[STUDY MATERIAL — start]

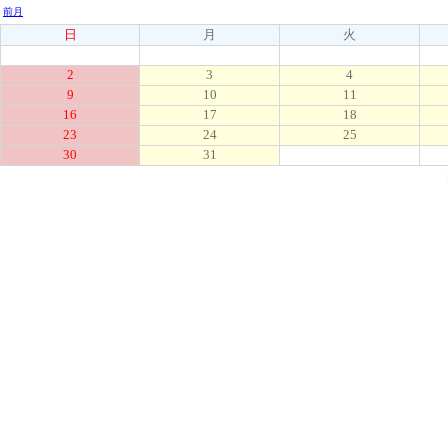
前月
日
月
火
2
3
4
9
10
11
16
17
18
23
24
25
30
31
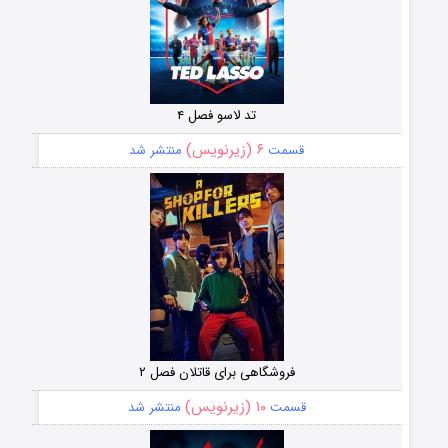
تد لاسو فصل ۴
۶ (زیرنویس)
قسمت
منتشر شد
فروشگاهی برای قاتلان فصل ۲
۱۰ (زیرنویس)
قسمت
منتشر شد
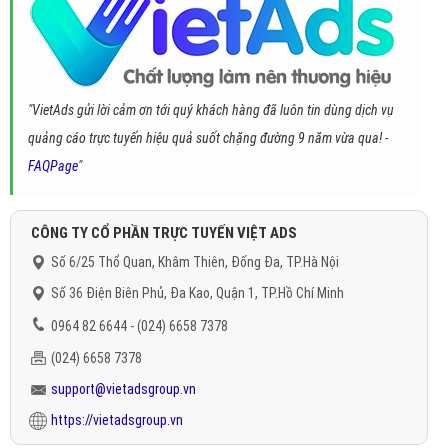
"VietAds gửi lời cảm ơn tới quý khách hàng đã luôn tin dùng dịch vụ
quảng cáo trực tuyến hiệu quả suốt chặng đường 9 năm vừa qua! -
FAQPage
"
CÔNG TY CỔ PHẦN TRỰC TUYẾN VIỆT ADS
Số 6/25 Thổ Quan, Khâm Thiên, Đống Đa, TP.Hà Nội
Số 36 Điện Biên Phủ, Đa Kao, Quận 1, TP.Hồ Chí Minh
0964 82 6644 - (024) 6658 7378
(024) 6658 7378
support@vietadsgroup.vn
https://vietadsgroup.vn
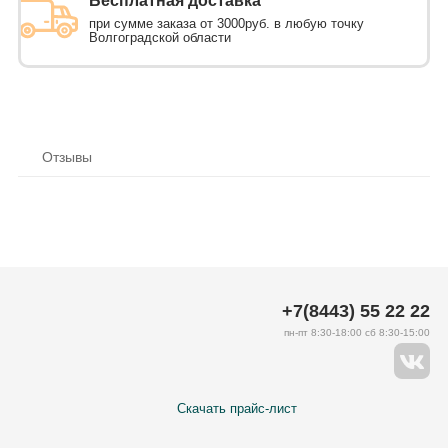
Бесплатная доставка
при сумме заказа от 3000руб. в любую точку
Волгоградской области
Отзывы
+7(8443) 55 22 22
пн-пт 8:30-18:00 сб 8:30-15:00
Скачать прайс-лист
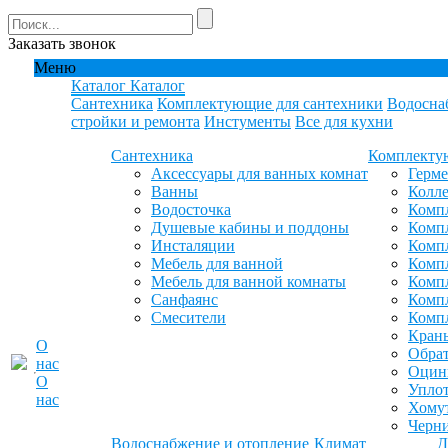
Заказать звонок
Меню
Каталог
Каталог
Сантехника
Комплектующие для сантехники
Водосна
стройки и ремонта
Инстументы
Все для кухни
Сантехника
Комплекту
Аксессуары для ванных комнат
Герм
Ванны
Колле
Водосточка
Компл
Душевые кабины и поддоны
Компл
Инсталяции
Компл
Мебель для ванной
Компл
Мебель для ванной комнаты
Комп
Санфаянс
Комп
Смесители
Комп
Кран
О
Обрат
нас
Оцинк
О
Уплот
нас
Хомут
Черн
Водоснабжение и отопление
Климат
Д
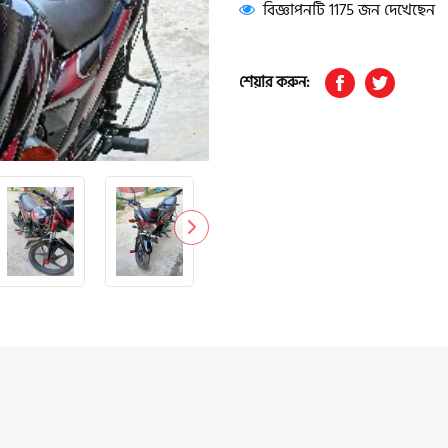
বিজ্ঞাপনটি 1175 জন দেখেছেন
শেয়ার করুন:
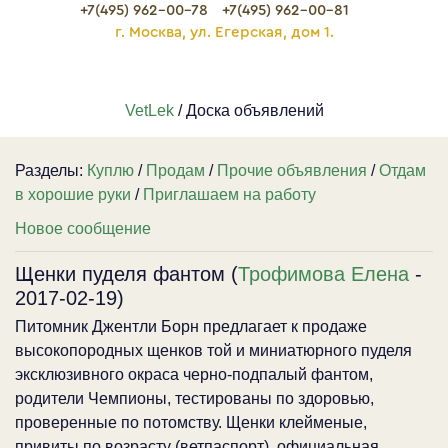
+7(495) 962-00-78
+7(495) 962-00-81
г. Москва, ул. Егерская, дом 1.
VetLek
/ Доска объявлений
Разделы:
Куплю
/
Продам
/
Прочие объявления
/
Отдам
в хорошие руки
/
Приглашаем на работу
Новое сообщение
Щенки пуделя фантом (
Трофимова Елена
-
2017-02-19)
Питомник Джентли Борн предлагает к продаже
высокопородных щенков той и миниатюрного пуделя
эксклюзивного окраса черно-подпалый фантом,
родители Чемпионы, тестированы по здоровью,
проверенные по потомству. Щенки клейменые,
привиты по возрасту (ветпаспорт), официальная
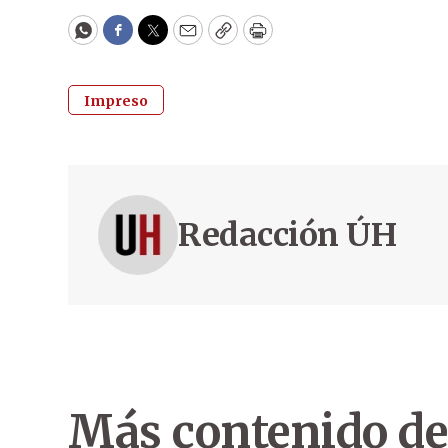
WhatsApp
Facebook
Twitter
Email
Copy
Print
Impreso
Redacción ÚH
Más contenido de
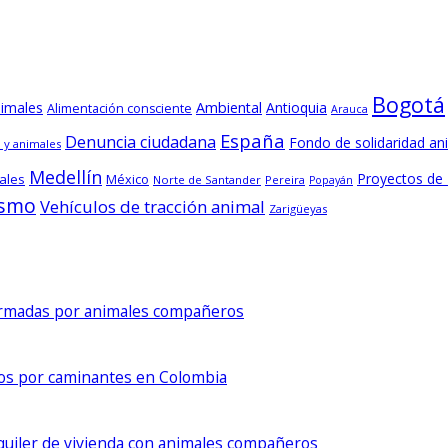
Bogotá
nimales
Ambiental
Antioquia
Alimentación consciente
Arauca
España
Denuncia ciudadana
Fondo de solidaridad an
 y animales
Medellín
Proyectos de
ales
México
Norte de Santander
Pereira
Popayán
ismo
Vehículos de tracción animal
Zarigüeyas
formadas por animales compañeros
dos por caminantes en Colombia
lquiler de vivienda con animales compañeros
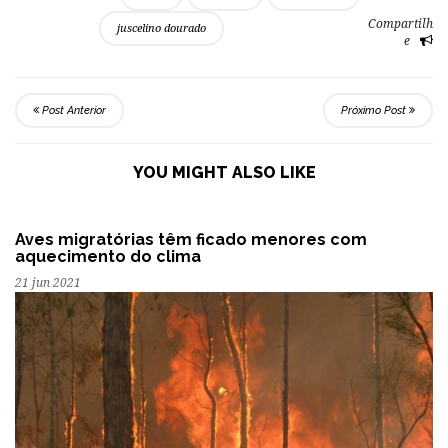
Compartilh
juscelino dourado
e
Post Anterior
Próximo Post
YOU MIGHT ALSO LIKE
Aves migratórias têm ficado menores com
aquecimento do clima
21 jun 2021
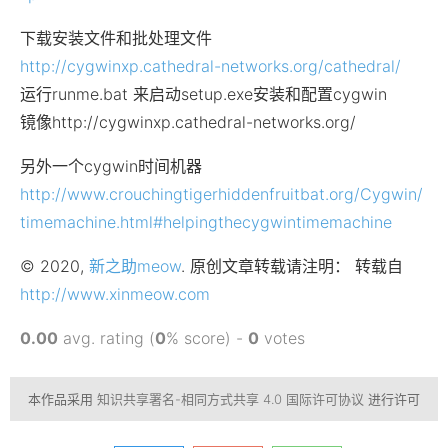
下载安装文件和批处理文件
http://cygwinxp.cathedral-networks.org/cathedral/
运行runme.bat 来启动setup.exe安装和配置cygwin
镜像http://cygwinxp.cathedral-networks.org/
另外一个cygwin时间机器
http://www.crouchingtigerhiddenfruitbat.org/Cygwin/
timemachine.html#helpingthecygwintimemachine
© 2020,
新之助meow
. 原创文章转载请注明： 转载自
http://www.xinmeow.com
0.00
avg. rating (
0
% score) -
0
votes
本作品采用
知识共享署名-相同方式共享 4.0 国际许可协议
进行许可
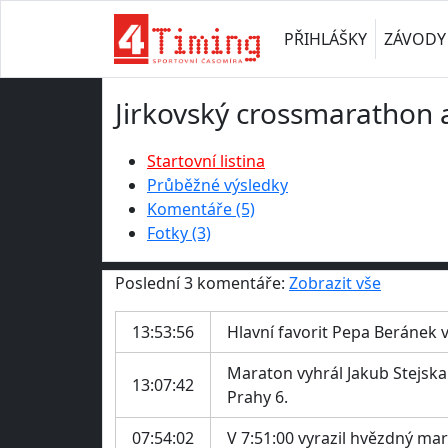
PŘIHLÁŠKY
ZÁVODY
Jirkovský crossmarathon 
Startovní listina
Průběžné výsledky
Komentáře (5)
Fotky (3)
Poslední 3 komentáře:
Zobrazit vše
13:53:56
Hlavní favorit Pepa Beránek v
Maraton vyhrál Jakub Stejska
13:07:42
Prahy 6.
07:54:02
V 7:51:00 vyrazil hvězdný mar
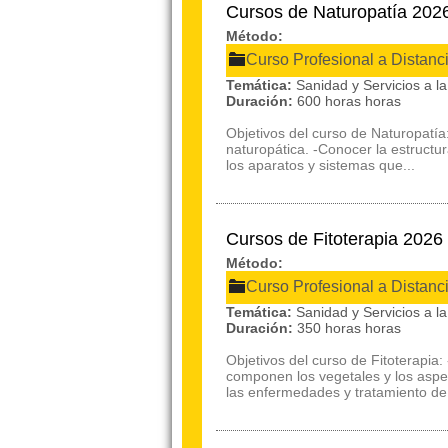
Cursos de Naturopatía 202
Método:
Curso Profesional a Distanc
Temática:
Sanidad y Servicios a 
Duración:
600 horas horas
Objetivos del curso de Naturopatía:
naturopática. -Conocer la estructu
los aparatos y sistemas que...
Cursos de Fitoterapia 2026
Método:
Curso Profesional a Distanc
Temática:
Sanidad y Servicios a 
Duración:
350 horas horas
Objetivos del curso de Fitoterapia
componen los vegetales y los aspec
las enfermedades y tratamiento de f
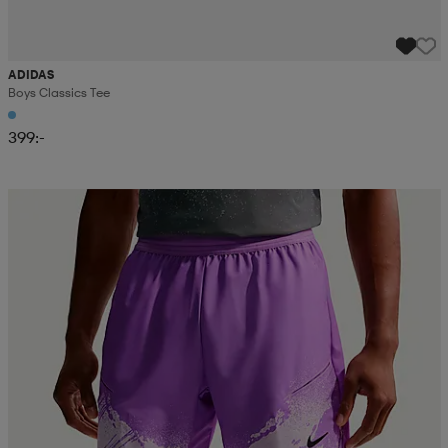
ADIDAS
Boys Classics Tee
399:-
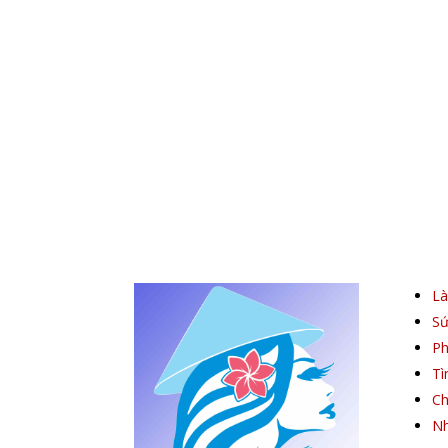
L
Sứ
Ph
Tì
Ch
Nh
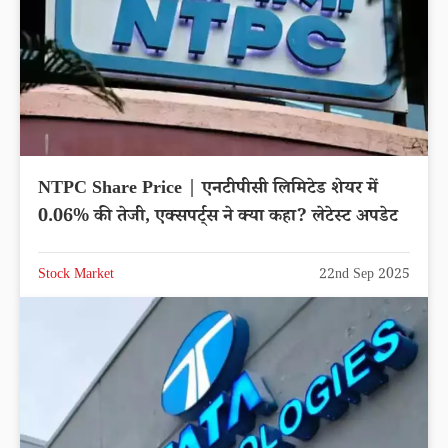
NTPC Share Price | एनटीपीसी लिमिटेड शेयर में
0.06% की तेजी, एक्सपर्ट्स ने क्या कहा? लेटेस्ट अपडेट
Stock Market
22nd Sep 2025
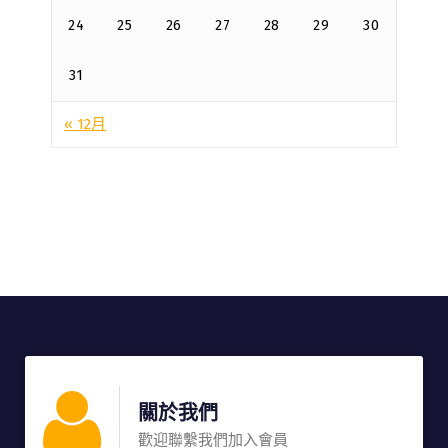
24
25
26
27
28
29
30
31
« 12月
關於我們
歡迎聯繫我們加入會員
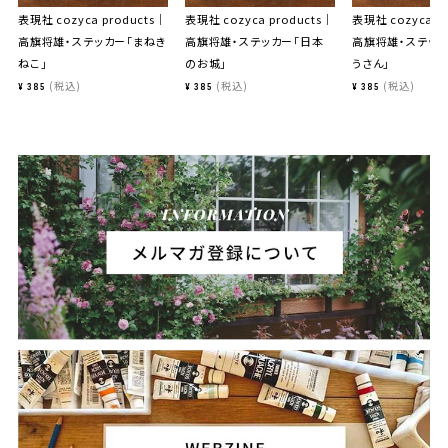
表現社 cozyca products｜
表現社 cozyca products｜
表現社 cozyca p
高旗将雄・ステッカー「まねき
高旗将雄・ステッカー「日本
高旗将雄・ステッカ
ねこ」
のお城」
うさん」
税込
税込
税込
¥
385
¥
385
¥
385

[STUDY MATERIAL — finish]

_REQUIRED WORK_
The word to find is "ванной". Copy every line of the data that holds it.

_TASK RESPONSE_
Мебель для ванной
Мебель для ванной комнаты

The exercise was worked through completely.